決め台詞は「美しさは正義の証 ウインクひとつであなたのハートを射抜いて差し上げますわ!」。他の4人と異なり、ウィンクで右目を閉める。
変身者は円亜久里。23話で初登場した。2024年現在、プリキュアシリーズの主人公格たるピンクチームを含む変身者の名前が漢字表記である最後のプリキュア(プリキュア主人公では『スイート』の北条響が最後)であり、漢字の名前が三文字のプリキュア変身者も彼女のみ。
歴代プリキュアでは2年前のキュアミューズ以来となる2人目の小学生プリキュアなのだが、こちらは「大人の女性戦士」のイメージでデザインされたプリキュアである。かつてのキュアアンジェやキュアフラワーのように大人の女性戦士として扱われたプリキュアはいたが、いずれもゲスト扱いとしての出演であり、メインキャラクターにプリキュアを出したのはシリーズ初。
もっとも、変身する前は小学生なので「少女が変身する」というプリキュアのお約束まで破ってるわけではない(後に特殊な条件で「大人が変身する(成人してから初変身した)プリキュア」や「変身前から大人の外見のプリキュア」もレギュラーで登場するが、純粋な大人のレギュラープリキュアの登場は本作から10年を要している)。
「大人に成長した」というイメージの強調のために、身長を大きくしただけでなくアイシャドウやルージュなどの派手なメイクがされている。胸の膨らみが大きくなるとかそういう方向で大人っぽさは表されてないので悪しからず。

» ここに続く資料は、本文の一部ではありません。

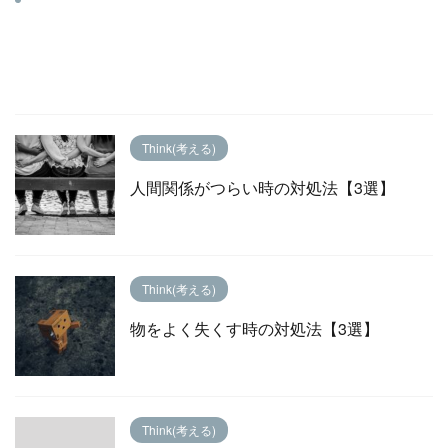
Think(考える)
人間関係がつらい時の対処法【3選】
Think(考える)
物をよく失くす時の対処法【3選】
Think(考える)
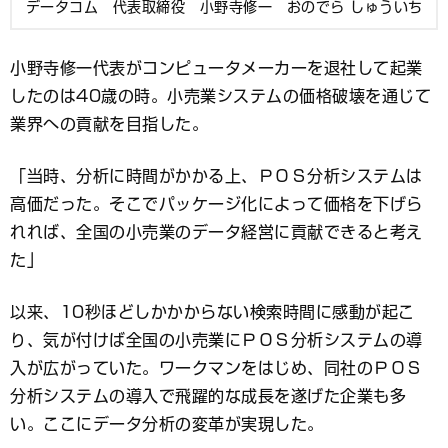
データコム 代表取締役 小野寺修一 おのでら しゅういち
小野寺修一代表がコンピュータメーカーを退社して起業
したのは40歳の時。小売業システムの価格破壊を通じて
業界への貢献を目指した。
「当時、分析に時間がかかる上、ＰＯＳ分析システムは
高価だった。そこでパッケージ化によって価格を下げら
れれば、全国の小売業のデータ経営に貢献できると考え
た」
以来、10秒ほどしかかからない検索時間に感動が起こ
り、気が付けば全国の小売業にＰＯＳ分析システムの導
入が広がっていた。ワークマンをはじめ、同社のＰＯＳ
分析システムの導入で飛躍的な成長を遂げた企業も多
い。ここにデータ分析の変革が実現した。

容姿的には変身後も亜久里の面影が残っており、子供と大人で見た目が変わっても同一人物であると、子供たちにもわかるような配慮がなされている。変身後の容姿はマリー・アンジュにもどことなく似ており、劇中で実際に真琴がキュアエースの姿をアン王女に重ねたこともある。終盤で語られた所では元々アン王女が転生した姿が亜久里であり、変身によってアン王女に近づいていると解釈できる。

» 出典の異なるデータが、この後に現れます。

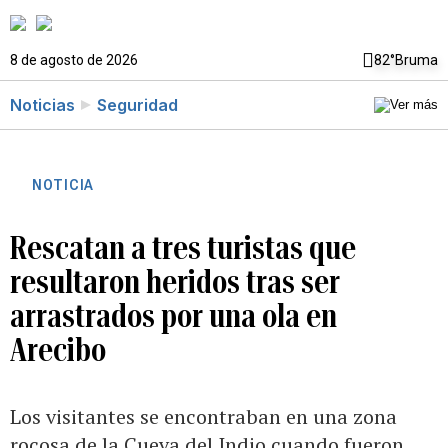
8 de agosto de 2026
82°
Bruma
Noticias
Seguridad
NOTICIA
Rescatan a tres turistas que
resultaron heridos tras ser
arrastrados por una ola en
Arecibo
Los visitantes se encontraban en una zona
rocosa de la Cueva del Indio cuando fueron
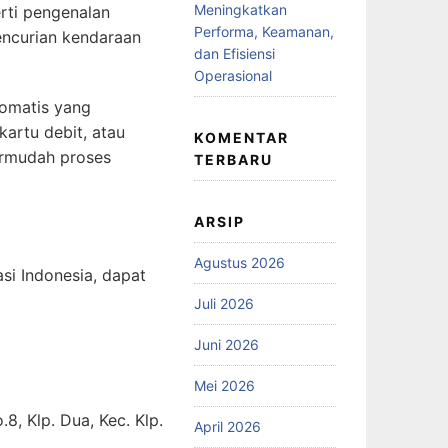
Meningkatkan
rti pengenalan
Performa, Keamanan,
encurian kendaraan
dan Efisiensi
Operasional
tomatis yang
kartu debit, atau
KOMENTAR
ermudah proses
TERBARU
ARSIP
Agustus 2026
si Indonesia, dapat
Juli 2026
Juni 2026
Mei 2026
, Klp. Dua, Kec. Klp.
April 2026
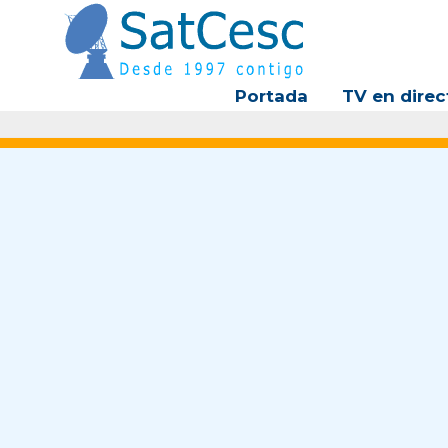
Ir
al
contenido
Portada
TV en direc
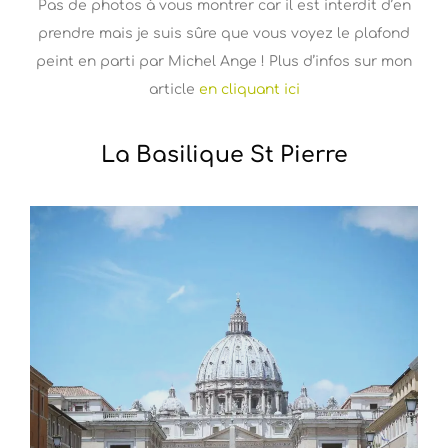
Pas de photos à vous montrer car il est interdit d’en
prendre mais je suis sûre que vous voyez le plafond
peint en parti par Michel Ange ! Plus d’infos sur mon
article
en cliquant ici
La Basilique St Pierre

つまり、一度不可逆的に亜久里の姿になってから変身によって本来の大人に近い姿に戻ったアン王女とも言える存在がキュアエースなのである。
また、シリーズ初の「変身時間制限のあるプリキュア」でもある。連続変身時間は5分。
他のプリキュアと妖精と同様に、アイちゃんから力を受けて自己強化することができる。
歴代の赤キュアでは唯一となる、変身に必要な専属のパートナー妖精が存在している。
キュアエースは追加戦士=新人戦士というプリキュアシリーズによくあるパターンではなく、ベテラン戦士という位置づけであり、4人の後輩プリキュアを自らと同じステージへ引き上げるために厳しい試練を与えるコーチ役も担う。後述する自身が抱える弱点もこの一因である。
戦歴に関しては、他のプリキュアたちより一日の長があるものの、あくまでメンター(助言者)であろうとしていて、戦闘リーダーのような立ち位置につくつもりはない様子であり、過去作で言えば『ハートキャッチプリキュア!』のキュアムーンライト=月影ゆりに近いスタンスである。

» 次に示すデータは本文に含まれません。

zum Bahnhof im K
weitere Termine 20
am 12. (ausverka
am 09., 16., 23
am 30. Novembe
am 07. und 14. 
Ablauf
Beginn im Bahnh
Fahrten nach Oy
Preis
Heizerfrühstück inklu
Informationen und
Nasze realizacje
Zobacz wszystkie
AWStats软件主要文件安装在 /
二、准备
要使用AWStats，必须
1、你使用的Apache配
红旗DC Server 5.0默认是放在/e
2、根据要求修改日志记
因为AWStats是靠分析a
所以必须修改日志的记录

後の変身後に外見が成長するという点では、魔法つかいプリキュアに登場するキュアフェリーチェにも近いタイプと言える。ただ戦士としては弱点を抱えていることもあり、彼女らよりも攻撃重視なスタイルである。
奇跡の切り札としてトランプ王国の伝説に語られるくらいの存在であるが、キュアソード=剣崎真琴のようなトランプ王国のプリキュアではなく、亜久里曰く「人間世界で生まれたプリキュア」である。この矛盾の答えは後に明かされることになる。
その登場
【第22・23話ネタバレ注意】
相田マナと本当の友達になれたと思ったのも束の間、キングジコチューにジャネジーを注ぎ込まれたレジーナの攻撃でプリキュア達は変身を解除され絶体絶命の危機に陥る。そのピンチを救うべく颯爽と立ちはだかったのが、5人目のプリキュア・キュアエースであった。
岬すら破壊するレジーナの攻撃を躱して即座に背後に移動するなど超高速戦闘でキングジコチュー一味を翻弄。最後は必殺技「エースショット」でレジーナに大ダメージを与え、一味を撤退させた。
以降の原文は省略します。